You have to look speicifically at what it is you are testing. The DBT is a magnificent tool for a lot of things - it is not however a panacea of "correctness" in human subject testing. Ask any psych proffessor or people doing brain research testing the reaction of human subjects and you will not get this nonsense of support for the null hypothesis with the parameters of this kind of test. You are taking the subject OUT of the normal listening environment PERIOD. You are testing people outside of the normal environment which automatically decreases the validity of said test.

Look at the very juxtoposition of the timing of A/B listening. You need it short to meet the demand imposed of the test of memory retention - but last i checked people do not listen to 12 seconds of a song and switch. Maybe some do which would make the test more valid for them - but if you are the listen to a whole album with a glass of a fine port then putting you in a seat and saying now which is different (even the wording has to be examined as not to lead).

None of this is an apology of sighted listening which of course is full of bias - but that a dbt in testing human subjects has an invalid element that has yet to be corrected.

Hi-Fi Choice oddly which is not a strict "Testing" environment works to a degree better because it's not a Testing environment but an evaluating environment - and that is what every person golden ear or not can do and does do when buying componants. Since this is a normal "Real-life" event then the approach is far more useul to the average shopper like you or I. They remove all sight biases(Price, name brand recognition, and of course levels are matched so no sound bias due to volume). Differences are expected so there is no "test" interation or "stressor" placed on the listener and the right hemisphere is left to do what it does when listening to music in a normal environment.

Then you have several people over several hours fill out cards of what they liked or disliked etc. This isn't perfect but it does do what it is supposed to do - remove the bias...that is why a DBT was used and their method does do that...whether it's acceptable to the AES - well they are not scientists obviously because they have not looked into human testing - so who cares.

Ohh and if you want to tell use a line level headphone amp connect and level match the cd players and have someone else switch(and of course the same cd in both machines playing the sam song). Simple - easy - no room interactions with headphones --- you may or may not be surprised at your results - listen for what sounds better not what sounds different - the way you think about it will change the way you listen - or theoretically could.

There is a reason this is in so much debate - The dbt supporters dislike biased sighted listening which is totally understandable and totally correct - on the other hand the other side looks at the supreme confidence in the method the DBT lover touts and it's got a lot of problems - then you have camps set-up with un-yielding wavering.

Bottom line is the manufacturer can deliberately change the sound of any componant - whether it's better, worse the same cannot be assessed in different rooms, with different gear and different listeners attached.
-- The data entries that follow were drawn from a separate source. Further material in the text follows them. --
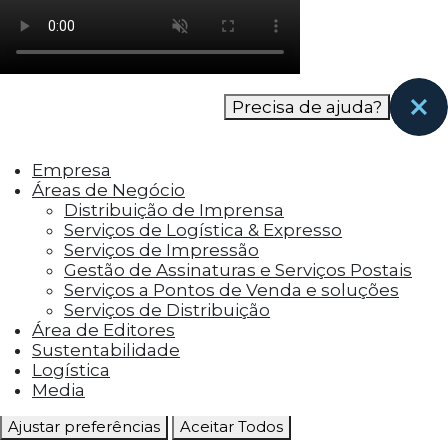
como os visitantes interagem com o site. Esses
cookies ajudam a fornecer informações sobre
as métricas do número de visitantes, taxa de
rejeição, origem do tráfego, etc.
Precisa de ajuda?
Cookies Funcionais
Os cookies funcionais ajudam a realizar certas
Empresa
funcionalidades, como compartilhar o
Áreas de Negócio
conteúdo do site em plataformas de social
Distribuição de Imprensa
media, coletar feedbacks e outros recursos de
Serviços de Logística & Expresso
terceiros.
Serviços de Impressão
Gestão de Assinaturas e Serviços Postais
Cookies Marketing
Serviços a Pontos de Venda e soluções
Os cookies de marketing são usados para
Serviços de Distribuição
entregar aos visitantes anúncios
Área de Editores
personalizados com base nas páginas que eles
Sustentabilidade
visitaram antes e analisar a eficácia da
Logística
campanha publicitária.
Media
Ajustar preferências
Aceitar Todos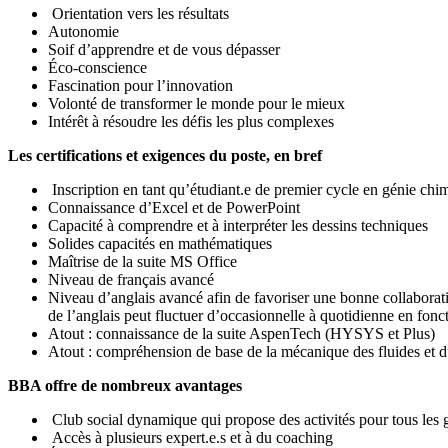
Orientation vers les résultats
Autonomie
Soif d’apprendre et de vous dépasser
Éco-conscience
Fascination pour l’innovation
Volonté de transformer le monde pour le mieux
Intérêt à résoudre les défis les plus complexes
Les certifications et exigences du poste, en bref
Inscription en tant qu’étudiant.e de premier cycle en génie chi
Connaissance d’Excel et de PowerPoint
Capacité à comprendre et à interpréter les dessins techniques
Solides capacités en mathématiques
Maîtrise de la suite MS Office
Niveau de français avancé
Niveau d’anglais avancé afin de favoriser une bonne collaboratio
de l’anglais peut fluctuer d’occasionnelle à quotidienne en fonc
Atout : connaissance de la suite AspenTech (HYSYS et Plus)
Atout : compréhension de base de la mécanique des fluides et du
BBA offre de nombreux avantages
Club social dynamique qui propose des activités pour tous les 
Accès à plusieurs expert.e.s et à du coaching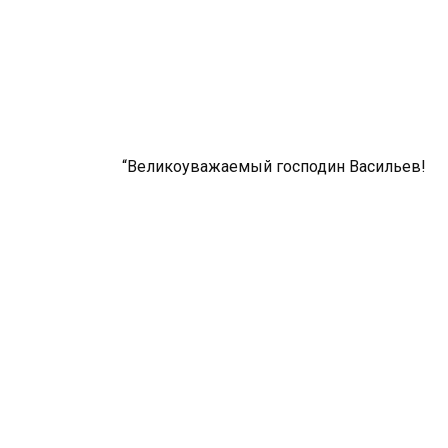
“Великоуважаемый господин Васильев!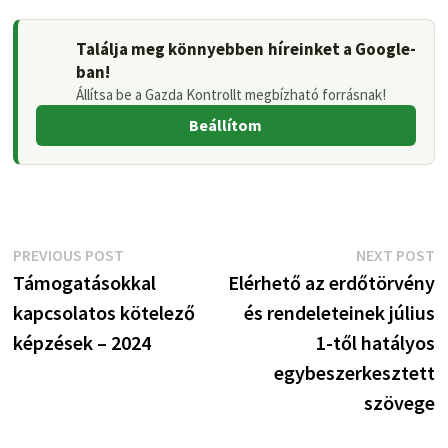
Találja meg könnyebben híreinket a Google-
ban!
Állítsa be a Gazda Kontrollt megbízható forrásnak!
Beállítom
Bejegyzés
Previous
N
PREVIOUS POST
NEXT POST
post:
p
Támogatásokkal
Elérhető az erdőtörvény
navigáció
kapcsolatos kötelező
és rendeleteinek július
képzések – 2024
1-től hatályos
egybeszerkesztett
szövege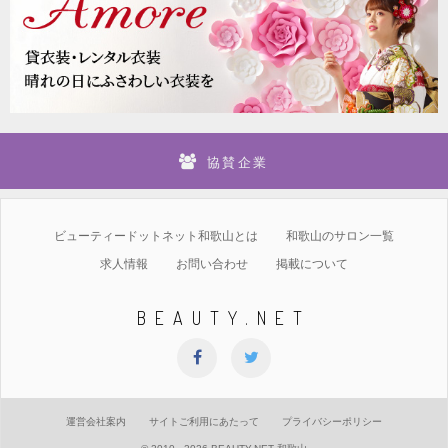
協賛企業
ビューティードットネット和歌山とは
和歌山のサロン一覧
求人情報
お問い合わせ
掲載について
BEAUTY.NET
運営会社案内
サイトご利用にあたって
プライバシーポリシー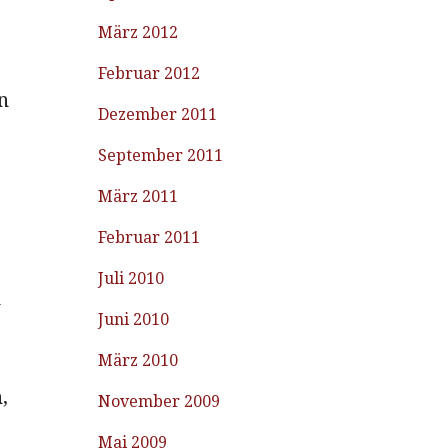
“
März 2012
Februar 2012
n
Dezember 2011
September 2011
März 2011
Februar 2011
Juli 2010
n
Juni 2010
März 2010
,
November 2009
Mai 2009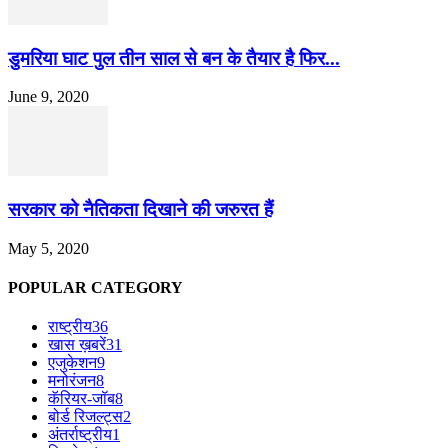
डुमरिया घाट पुल तीन साल से बन के तैयार है फिर...
June 9, 2020
सरकार को नैतिकता दिखाने की जरुरत हैं
May 5, 2020
POPULAR CATEGORY
राष्ट्रीय
36
खास ख़बरें
31
एजुकेशन
9
मनोरंजन
8
कॅरियर-जॉब
8
बोर्ड रिजल्ट्स
2
अंतर्राष्ट्रीय
1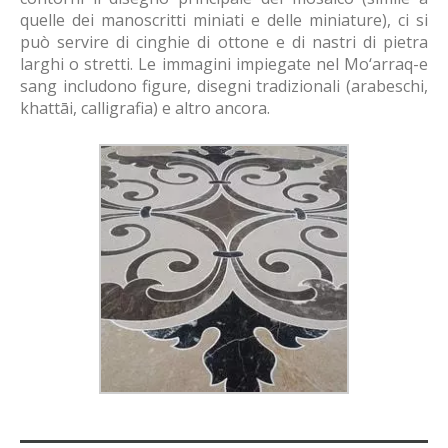
quelle dei manoscritti miniati e delle miniature), ci si
può servire di cinghie di ottone e di nastri di pietra
larghi o stretti. Le immagini impiegate nel Mo‘arraq-e
sang includono figure, disegni tradizionali (arabeschi,
khattāi, calligrafia) e altro ancora.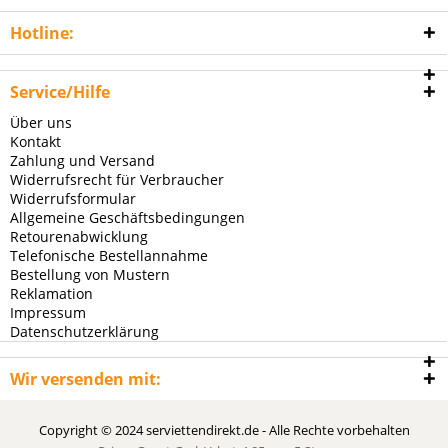
Hotline:
Service/Hilfe
Über uns
Kontakt
Zahlung und Versand
Widerrufsrecht für Verbraucher
Widerrufsformular
Allgemeine Geschäftsbedingungen
Retourenabwicklung
Telefonische Bestellannahme
Bestellung von Mustern
Reklamation
Impressum
Datenschutzerklärung
Wir versenden mit:
Copyright © 2024 serviettendirekt.de - Alle Rechte vorbehalten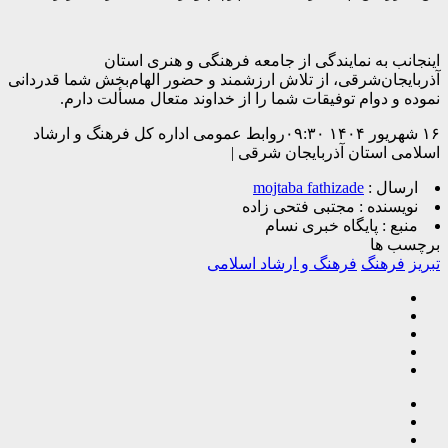
اینجانب به نمایندگی از جامعه فرهنگی و هنری استان
آذربایجان‌شرقی، از تلاش ارزشمند و حضور الهام‌بخش شما قدردانی
نموده و دوام توفیقات شما را از خداوند متعال مسألت دارم.
۱۶ شهریور ۱۴۰۴ ۰۹:۳۰روابط عمومی اداره کل فرهنگ و ارشاد
اسلامی استان آذربایجان شرقی |
ارسال :
mojtaba fathizade
نویسنده :
مجتبی فتحی زاده
منبع :
پایگاه خبری نسام
برچسب ها
تبریز
فرهنگ
فرهنگ و ارشاد اسلامی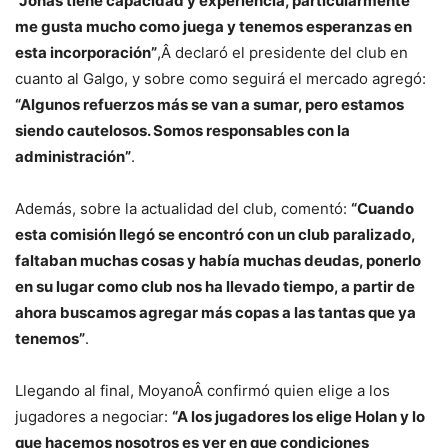
“Jonás tiene capacidad y experiencia, particularmente
me gusta mucho como juega y tenemos esperanzas en
esta incorporación”
,Â declaró el presidente del club en
cuanto al Galgo, y sobre como seguirá el mercado agregó:
“Algunos refuerzos más se van a sumar, pero estamos
siendo cautelosos. Somos responsables con la
administración”
.
Además, sobre la actualidad del club, comentó:
“Cuando
esta comisión llegó se encontró con un club paralizado,
faltaban muchas cosas y había muchas deudas, ponerlo
en su lugar como club nos ha llevado tiempo, a partir de
ahora buscamos agregar más copas a las tantas que ya
tenemos”
.
Llegando al final, MoyanoÂ confirmó quien elige a los
jugadores a negociar:
“A los jugadores los elige Holan y lo
que hacemos nosotros es ver en que condiciones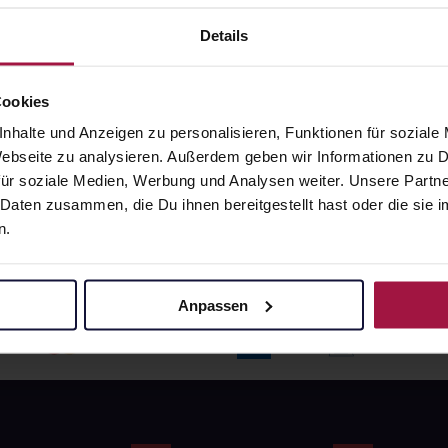
angaben und Details
Pflichtangaben und Details
6
€
17,66
€
Details
1, 3
1, 3
Cookies
nhalte und Anzeigen zu personalisieren, Funktionen für soziale
 Webseite zu analysieren. Außerdem geben wir Informationen zu
ür soziale Medien, Werbung und Analysen weiter. Unsere Partne
 Daten zusammen, die Du ihnen bereitgestellt hast oder die si
n.
Anpassen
If it measures differently within the audible spectrum then it's different. Whether you can't hear it in these tests says nothing about whether you can hear it in a non testing environment over a longer period of time or just not in the testing environment.

But Mr. PC Tower you will not convince any of these people to look into these external arguments about the brain and the way it works(possibly Skeptic) and why it is not wholly compatible to these tests - instead you will get an gross analogies to ESP, UFOs, and Aliens.